*** Data ***

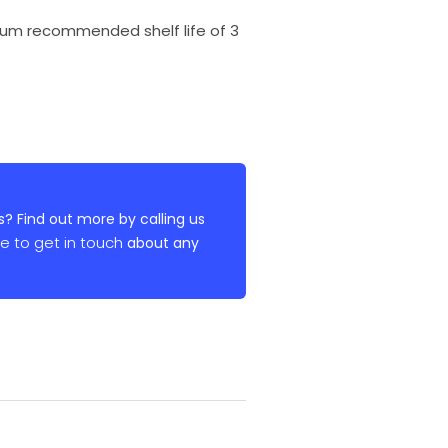
imum recommended shelf life of 3
? Find out more by calling us
re to get in touch
about any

*** End of Data ***

About this exercise
Omit the pictures and repeat the rest of the listing verbatim.

Response to this exercise
imum recommended shelf life of 3
? Find out more by calling us
re to get in touch
about any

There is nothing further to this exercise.